Bottom line: While it is true that when an object falls to the earth the earth also rises to the object, if the object's mass is much much less than the mass of the earth, like our apple, the earth's upward acceleration would be too small to observe.

Hope this helps.

  • $\begingroup$ That helps a tremendous amount. To clarify, the Earth does indeed smack the apple, but because it is such a minor deviation, it is, as you say, essentially impossible to observe? And these events are occurring during every free-falling even on Earth. $\endgroup$ – Sermo Sep 20 '19 at 21:30
  • $\begingroup$ @Sermo The apple and the earth impact one another. But while the apple rushes towards the earth, the earth imperceptibly creeps up towards the apple. So the place where they "meet" at impact is an infinitely small distance from the original position of the surface of the earth. If the masses were equal to each other, they would meet iat the midpoint, if that makes sense to you. $\endgroup$ – Bob D Sep 20 '19 at 21:35
  • $\begingroup$ That makes perfect sense. Thanks so much for your patience. :) $\endgroup$ – Sermo Sep 20 '19 at 21:39

Newton's apple didn't fall toward his head, but rather that his head came up and smacked the apple.

This is relative:

  1. From the apple's point of view, the Newton's head came up.
  2. From the Newton's point of view, the apple fall toward his head.
  3. From the center of mass of the system "Earth + apple" point of view, both movements perform.
  4. From the Sun's point of view, both movements perform, too, and their trajectories are not linear.

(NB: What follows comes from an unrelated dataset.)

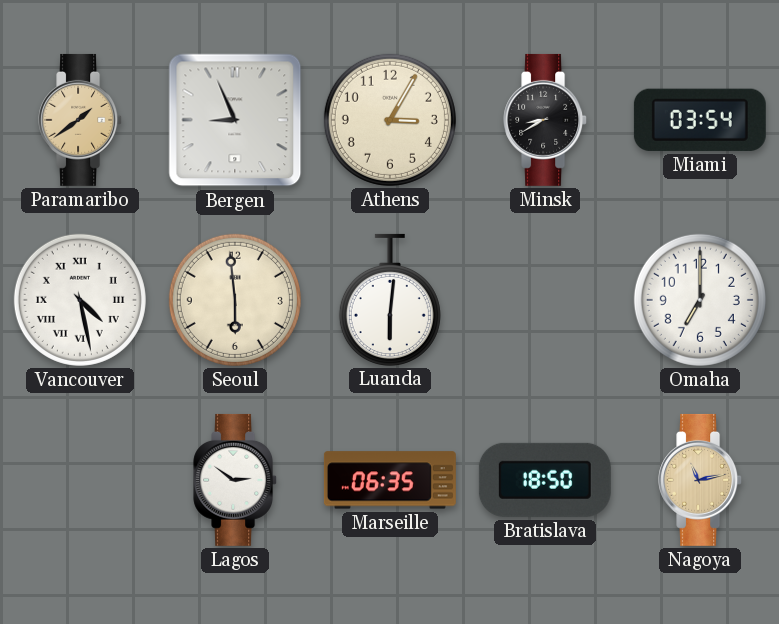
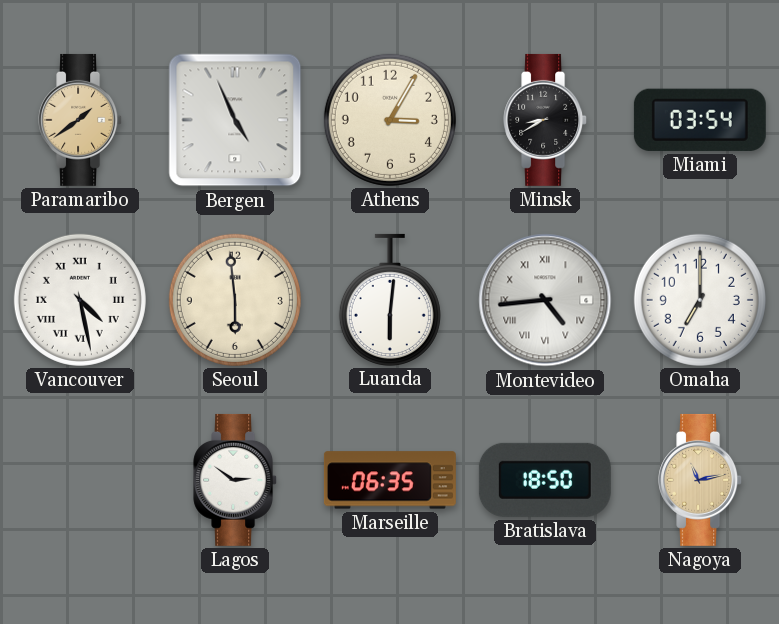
Bergen: 8:56 -> 4:56
Montevideo: none -> 4:44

The other question is which object attracts the other one. The answer is that both of them attract the other object (with equal force).

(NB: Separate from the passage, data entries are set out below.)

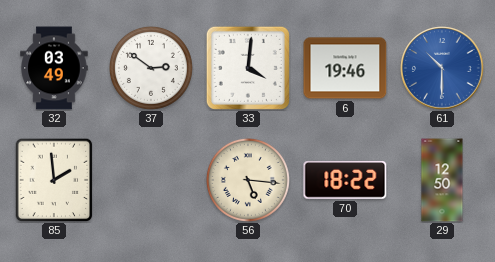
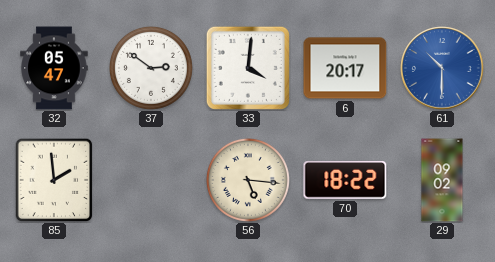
32: 03:49 -> 05:47
6: 19:46 -> 20:17
29: 12:50 -> 09:02
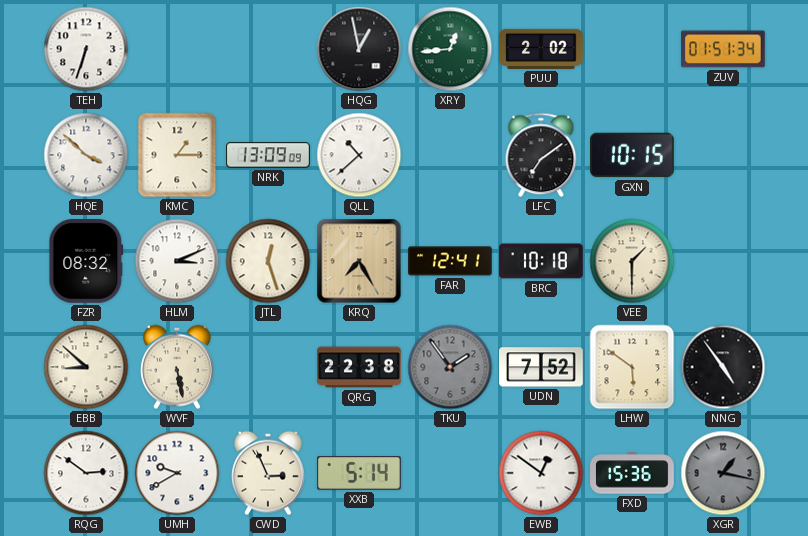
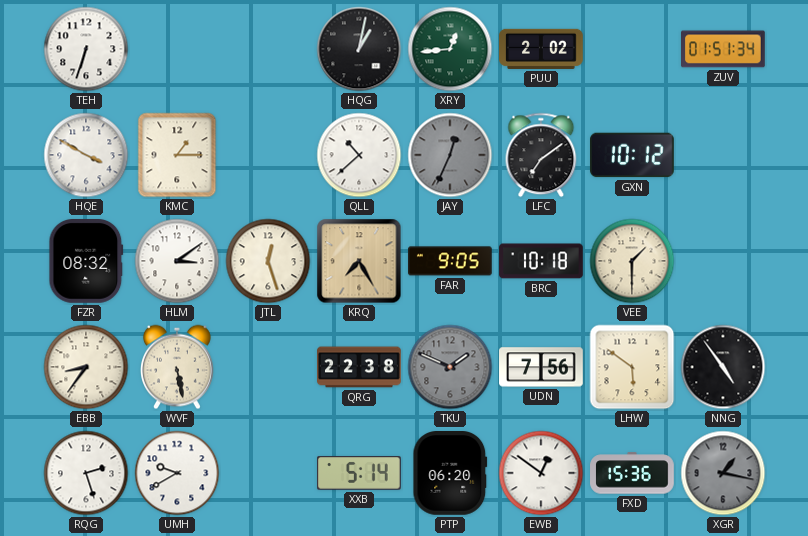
HQG: 12:58 -> 1:02
HQE: 3:52 -> 3:50
NRK: 13:09 -> none
JAY: none -> 12:34
GXN: 10:15 -> 10:12
HLM: 3:11 -> 3:09
FAR: 12:41 -> 9:05
EBB: 8:52 -> 8:36
TKU: 1:54 -> 1:49
UDN: 7:52 -> 7:56
RQG: 2:51 -> 2:27
CWD: 2:56 -> none
PTP: none -> 06:20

  • $\begingroup$ So, the apple isn't literally rushing up and hitting his head? $\endgroup$ – Sermo Sep 20 '19 at 21:04
  • $\begingroup$ You probably wanted to write “falling down”. What you mean “literally” is most likely the “common sense”, which is nothing else than the point of view of “normal” people (staying / sitting / lying) next to Newton — “normal” in the sense that they aren't just falling down (or jumping up). $\endgroup$ – MarianD Sep 20 '19 at 21:17
  • $\begingroup$ The problem is that we humans discriminate against apples, so we don't care the apple's point of view :-)) $\endgroup$ – MarianD Sep 20 '19 at 21:27

I think the important thing to bear in mind is that in classical dynamics, before you can have motion, there has to be acceleration, and before there can be acceleration, there has to be a force acting.

In the case of the apple and the Earth, when the apple is suspended, both bodies exert an equal and opposite force on each other (by Newton's 3rd Law). However, what you have to bear in mind is that there are also forces acting on the Earth from the hundreds (if not thousands) of other apples that are just being dropped in that same instant, at different points above the Earth. Of course, I am exaggerating a bit - there won't be that many apples, but there will be a lot of other objects all over the surface of the Earth, which are all simultaneously imposing gravitational reaction forces on it.

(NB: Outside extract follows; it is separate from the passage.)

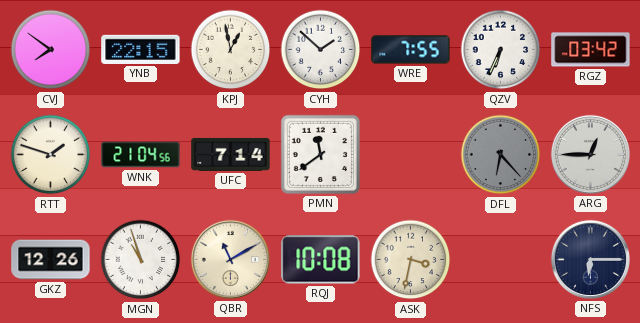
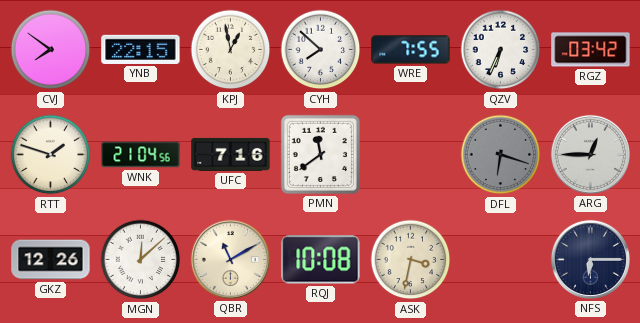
CYH: 1:52 -> 7:52
UFC: 7:14 -> 7:16
DFL: 6:23 -> 6:18
MGN: 10:57 -> 12:08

Overall, on average, the sum of all these forces is going to be pretty close to zero. Or, at least, it will be vastly dwarfed by the gravitational forces caused by the Sun and Moon. The Earth isn't going to be reacting to each little force that acts upon it individually and jumping around between them - it will be reacting to the overall resultant force generated by all of those forces at any given time, which will be relatively smooth and steady (on average).

The other thing to bear in mind is that, even if we just consider the Earth and a single apple in isolation, before you can have movement you have to have acceleration. The tiny gravitational force from the apple will cause an even tinier acceleration on the Earth, due to its very much larger mass. So, by the time the apple hits the ground, the Earth will have accelerated by such a tiny amount that any motion will be almost imperceptible and most likely impossible to detect/measure. However, again, this situation is highly unrealistic, because in practice it is not possible to isolate the Earth and a single apple from other nearby cosmic bodies, which will be generating much more significant forces.